Michael Fabricant today unveiled a new Conservative policy designed to protect rural businesses in Staffordshire.
He announced that the next Conservative Government would cut £1,000 off the business rate bills of vital rural shops, pubs and post offices across England.
"Rural shops, post offices and village pubs are the lifeblood of villages and market towns, but are at threat from rising bureaucracy and a depressed rural economy. A Conservative Government would cut business rates, in addition to any existing rate relief, and the tax cuts would be funded by central government." Michael Fabricant explained.
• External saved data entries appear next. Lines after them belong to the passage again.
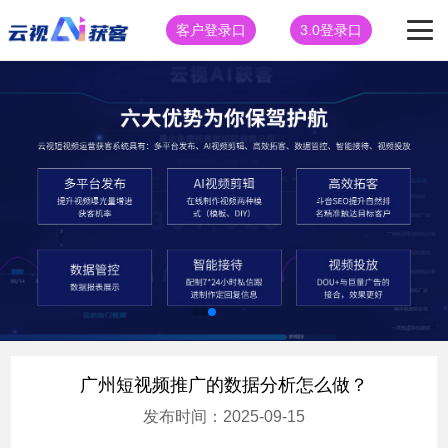
客户登录口
3.0登录口
广州短视频推广的数据分析怎么做？
发布时间：2025-09-15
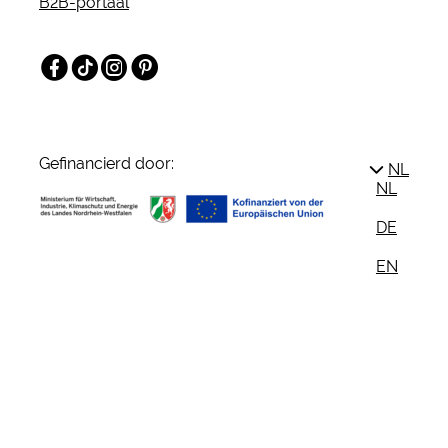
B2B-portaal
Facebook
TikTok
Instagram
Pinterest
Gefinancierd door:
NL
NL
DE
EN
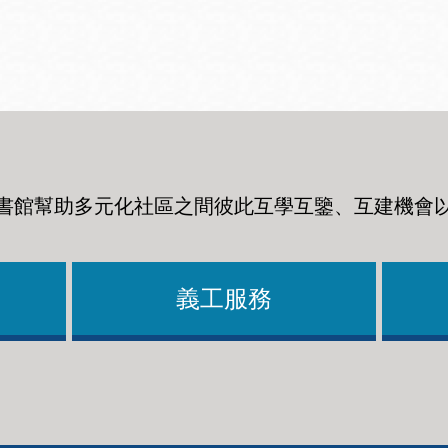
Ocean View 海
Richmond/參議
景區圖書分館
員 Milton Marks
列治文區圖書分
館
書館幫助多元化社區之間彼此互學互鑒、互建機會
OMI 流動圖書館
Sunset日落區圖
Ortega 圖書分館
書分館
義工服務
Park 圖書分館
Treasure Island
金銀島借書亭
Parkside 圖書分
館
Visitacion Valley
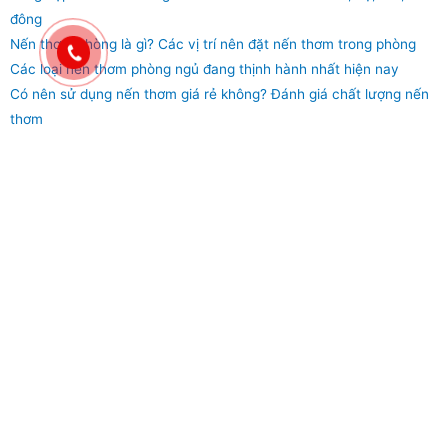
đông
Nến thơm phòng là gì? Các vị trí nên đặt nến thơm trong phòng
Các loại nến thơm phòng ngủ đang thịnh hành nhất hiện nay
Có nên sử dụng nến thơm giá rẻ không? Đánh giá chất lượng nến
thơm
Tổng hợp 10 loại nến thơm thiên nhiên
thơm mùi gỗ
22 Tháng 2, 2022
Không có bình luận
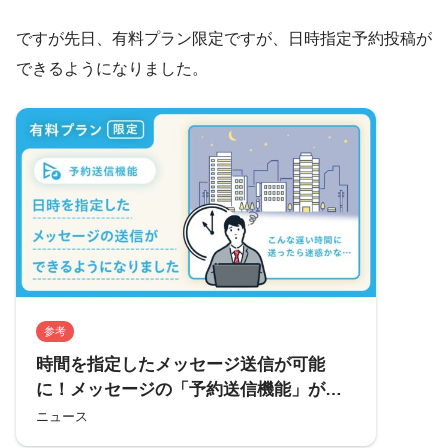
ですが先日、有料プラン限定ですが、日時指定予約投稿が
できるようになりました。
参考
時間を指定したメッセージ送信が可能
に！メッセージの「予約送信機能」が順
次、提供開始。 | ビジネスチャットなら
ニュース
Chatwork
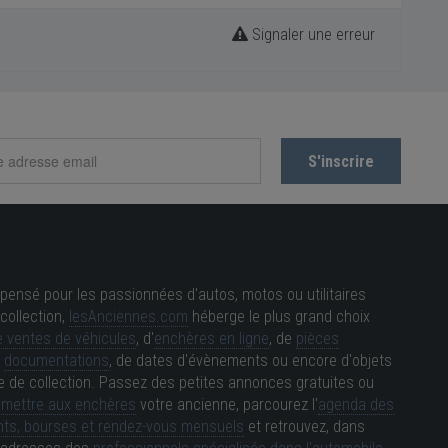
Signaler une erreur
pensé pour les passionnées d'autos, motos ou utilitaires
collection,
lesAnciennes.com
héberge le plus grand choix
 ventes de véhicules
, d'
enchères en ligne
, de
pièces
e
documentations
, de dates d'évènements ou encore d'objets
e de collection. Passez des petites annonces gratuites ou
e
mettre aux enchères
votre ancienne, parcourez l'
agenda des
ts, bourses et rendez-vous mensuels
et retrouvez, dans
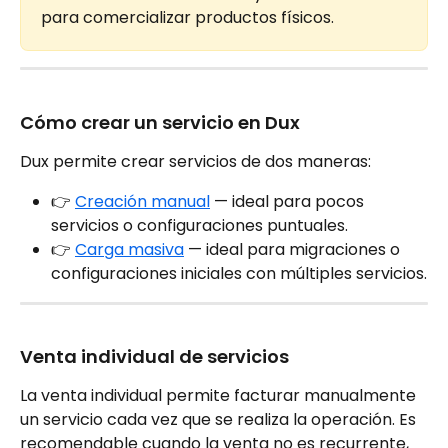
para comercializar productos físicos.
Cómo crear un servicio en Dux
Dux permite crear servicios de dos maneras:
👉 
Creación manual
 — ideal para pocos 
servicios o configuraciones puntuales.
👉 
Carga masiva
 — ideal para migraciones o 
configuraciones iniciales con múltiples servicios.
Venta individual de servicios
La venta individual permite facturar manualmente 
un servicio cada vez que se realiza la operación. Es 
recomendable cuando la venta no es recurrente, 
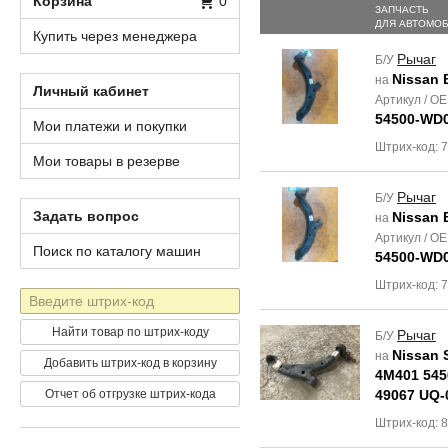
Корзина
0
ЗАПЧАСТЬ
ДЛЯ АВТОМО
Купить через менеджера
Рычаг
Б/У
Nissan 
на
Личный кабинет
Артикул / O
54500-WD0
Мои платежи и покупки
Штрих-код: 
Мои товары в резерве
Рычаг
Б/У
Задать вопрос
Nissan 
на
Артикул / O
Поиск по каталогу машин
54500-WD0
Штрих-код: 
Штрих-
код
Найти товар по штрих-коду
Рычаг
Б/У
Nissan 
на
Добавить штрих-код в корзину
4M401 545
Отчет об отгрузке штрих-кода
49067 UQ-
Штрих-код: 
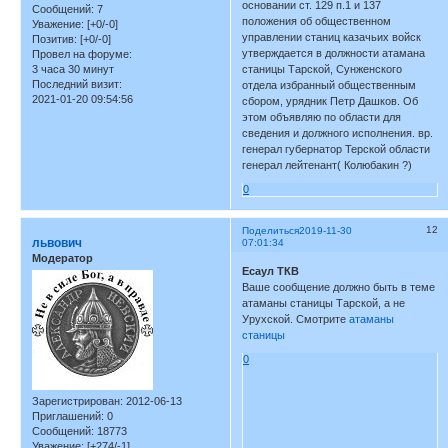
основании ст. 129 п.1 и 137
Сообщений:
7
положения об общественном
Уважение:
[+0/-0]
управлении станиц казачьих войск
Позитив:
[+0/-0]
утверждается в должности атамана
Провел на форуме:
3 часа 30 минут
станицы Тарской, Сунженского
Последний визит:
отдела избранный общественным
2021-01-20 09:54:56
сбором, урядник Петр Дашков. Об
этом объявляю по области для
сведения и должного исполнения. вр.
генерал губернатор Терской области
генерал лейтенант( Колюбакин ?)
0
12
Поделиться
2019-11-30
львович
07:01:34
Модератор
Есаул ТКВ
Ваше сообщение должно быть в теме
атаманы станицы Тарской, а не
Урухской. Смотрите
атаманы
станицы
0
Зарегистрирован
: 2012-06-13
Приглашений:
0
Сообщений:
18773
Уважение:
[+274/-1]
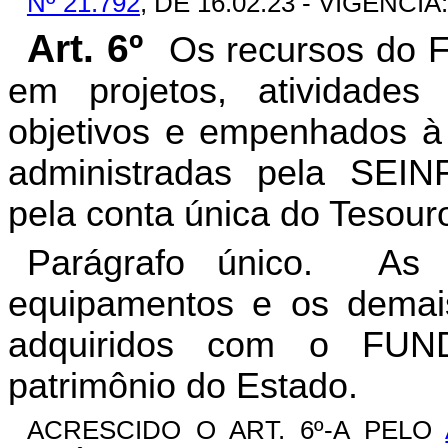
Nº 21.792
, DE 16.02.23 - VIGÊNCIA:
Art. 6º
Os recursos do
em projetos, atividade
objetivos e empenhados à 
administradas pela SEIN
pela conta única do Tesour
Parágrafo único. As c
equipamentos e os demais
adquiridos com o FUN
patrimônio do Estado.
ACRESCIDO O ART. 6º-A PELO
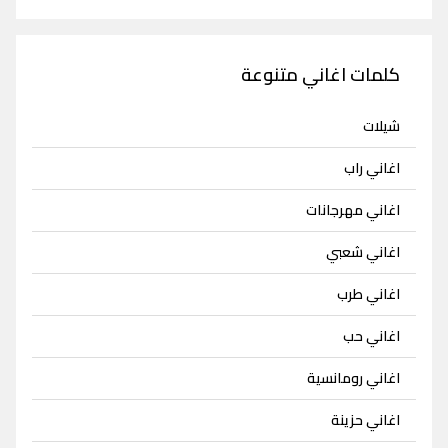
كلمات اغاني متنوعة
شيلات
اغاني راب
اغاني مهرجانات
اغاني شعبي
اغاني طرب
اغاني حب
اغاني رومانسية
اغاني حزينة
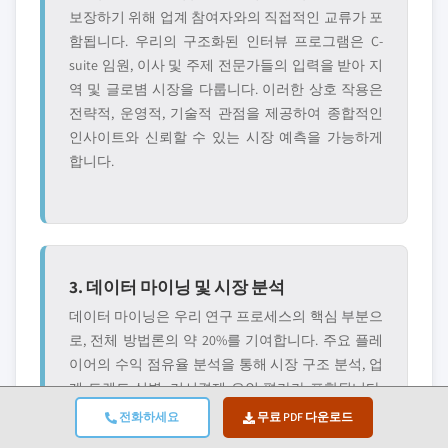
보장하기 위해 업계 참여자와의 직접적인 교류가 포
함됩니다. 우리의 구조화된 인터뷰 프로그램은 C-
suite 임원, 이사 및 주제 전문가들의 입력을 받아 지
역 및 글로볌 시장을 다룹니다. 이러한 상호 작용은
전략적, 운영적, 기술적 관점을 제공하여 종합적인
인사이트와 신뢰할 수 있는 시장 예측을 가능하게
합니다.
3. 데이터 마이닝 및 시장 분석
데이터 마이닝은 우리 연구 프로세스의 핵심 부분으
로, 전체 방법론의 약 20%를 기여합니다. 주요 플레
이어의 수익 점유율 분석을 통해 시장 구조 분석, 업
계 트렌드 식별, 거시경제 요인 평가가 포함됩니다.
관련 데이터는 유료 및 무료 출처에서 수집되어 신
전화하세요
무료 PDF 다운로드
뢰할 수 있는 데이터베이스를 구축합니다. 이 정보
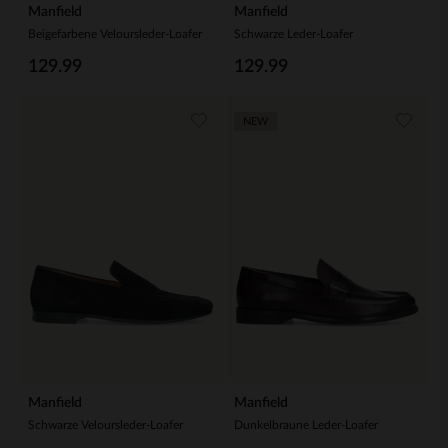
Manfield
Manfield
Beigefarbene Veloursleder-Loafer
Schwarze Leder-Loafer
129.99
129.99
NEW
Manfield
Manfield
Schwarze Veloursleder-Loafer
Dunkelbraune Leder-Loafer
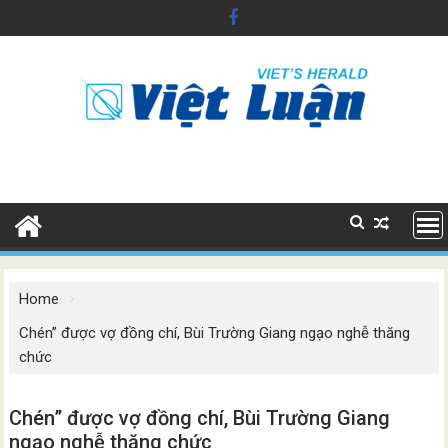
Skip
to
content
Home
Chén” được vợ đồng chí, Bùi Trường Giang ngạo nghễ thăng
chức
Chén” được vợ đồng chí, Bùi Trường Giang
ngạo nghễ thăng chức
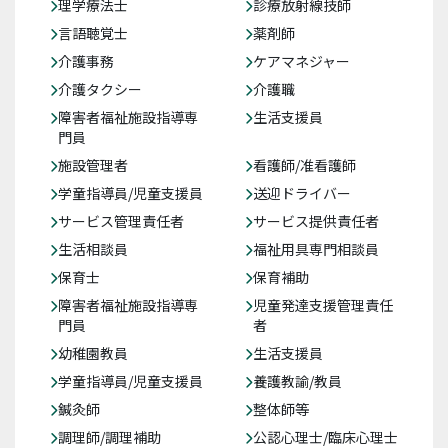
理学療法士
診療放射線技師
言語聴覚士
薬剤師
介護事務
ケアマネジャー
介護タクシー
介護職
障害者福祉施設指導専
生活支援員
門員
施設管理者
看護師/准看護師
学童指導員/児童支援員
送迎ドライバー
サービス管理責任者
サービス提供責任者
生活相談員
福祉用具専門相談員
保育士
保育補助
障害者福祉施設指導専
児童発達支援管理責任
門員
者
幼稚園教員
生活支援員
学童指導員/児童支援員
養護教諭/教員
鍼灸師
整体師等
調理師/調理補助
公認心理士/臨床心理士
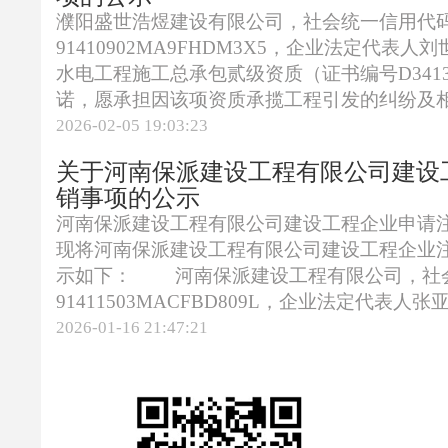
濮阳盛世浩煜建设有限公司，社会统一信用代
91410902MA9FHDM3X5，企业法定代表
水电工程施工总承包贰级资质（证书编号D3413
诺，愿承担因该项资质承揽工程引发的纠纷及
2026-02-05 19:03:23
关于河南保派建设工程有限公司建设
销事项的公示
河南保派建设工程有限公司建设工程企业申
现将河南保派建设工程有限公司建设工程企业
示如下： 河南保派建设工程有限公司，社
91411503MACFBD809L，企业法定代表人张亚
2026-01-16 21:47:21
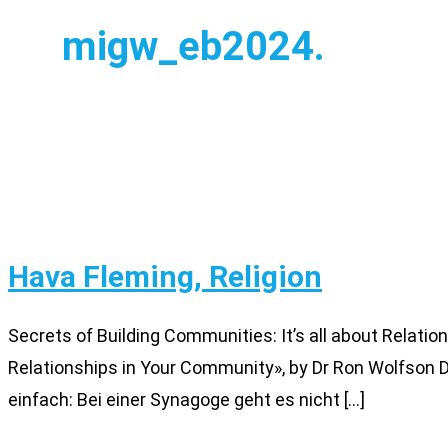
migw_eb2024.
Hava Fleming, Religion
Secrets of Building Communities: It’s all about Rela
Relationships in Your Community», by Dr Ron Wolfson D
einfach: Bei einer Synagoge geht es nicht […]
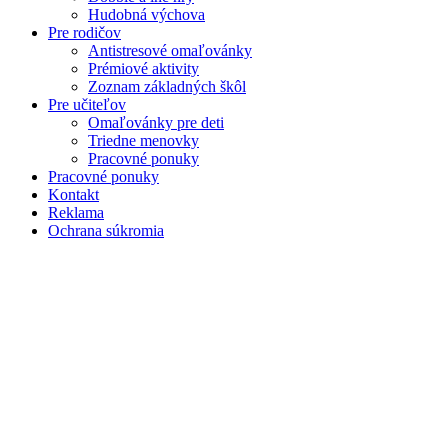
Hudobná výchova
Pre rodičov
Antistresové omaľovánky
Prémiové aktivity
Zoznam základných škôl
Pre učiteľov
Omaľovánky pre deti
Triedne menovky
Pracovné ponuky
Pracovné ponuky
Kontakt
Reklama
Ochrana súkromia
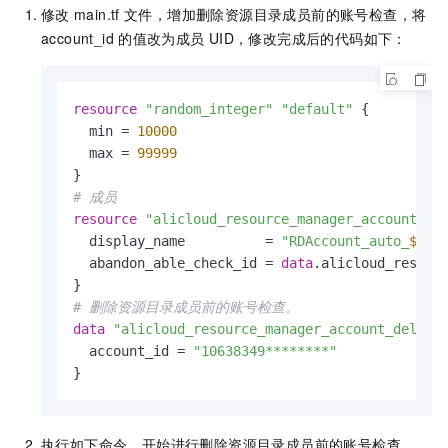
修改
main.tf
文件，增加删除资源目录成员前的账号检查，将
account_id
的值改为成员
UID，修改完成后的代码如下：
resource
"random_integer"
"default"
 {

  min = 
10000
  max = 
99999
# 成员
resource
"alicloud_resource_manager_account"
"
  display_name          = 
"RDAccount_auto_
${ra
  abandon_able_check_id = 
data
.alicloud_resourc
# 删除资源目录成员前的账号检查。
data
"alicloud_resource_manager_account_deleti
  account_id = 
"10638349********"
}
执行如下命令，开始进行删除资源目录成员前的账号检查。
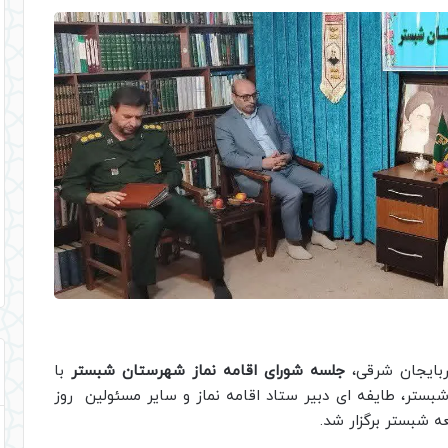
ربایجان شرقی،
جلسه شورای اقامه نماز شهرستان شبستر
با
تر، طایفه ای دبیر ستاد اقامه نماز و سایر مسئولین روز
ه شبستر برگزار شد.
"Tony Blair has denied there is a crisis in the countryside. But unlike the Government, most people know that Staffordshire needs urgent practical help. Labour’s approach of glossy documents and empty strategies just isn’t good enough. Our rural communities need new help to survive. Rural post offices and small shops are in crisis. Sub-post offices are closing at the disgraceful rate of more than one a day. If we want a living working countryside, we need to preserve these essential services.
"Tony Blair said back in February there was no crisis in the countryside – ‘Politicians and pressure groups, by seizing on the general crisis in agriculture, are seeking to exploit it by creating the impression the whole countryside is in crisis… [such] assertions are wrong.’ (Daily Telegraph, 3 February 2000). The Prime Minister should come to Staffordshire and other counties in the midlands to see for himself how farm incomes have dropped over the last few years" adds Mr Fabricant.
Post Offices: There are 9,900 post offices in rural locations (rural locations are defined as settlements with less than 10,000 inhabitants; this is based on the definition used by the Countryside Agency). Conservatives propose to cut an average of £1,000 off the rates of post offices in rural areas; this would be in addition to any existing rate relief and would be funded by central government. Business rate reductions could take the form of increasing rate relief, reducing the multiplier or reducing rateable values.
Rural Shops: Across the 10,000 rural parishes in the country, Conservatives propose to cut rates by an average of £1,000 for small rural shops where such a shop is the last one serving a particular community. Again, this would be additional to any existing relief and financed by central government.
Rural Pubs: Conservatives will also in due course announce proposals for similar business rate reductions for rural pubs. We want to assist free trade and tenanted pubs that are under threat in rural areas.
This policy comes in advance of the Government’s much vaunted, but much delayed Rural White Paper. The Daily Telegraph (20 November 2000) reports that the Paper, that has been delayed by more than a year, will come amid
ministerial complaints that it has been ‘weakened into insignificance’.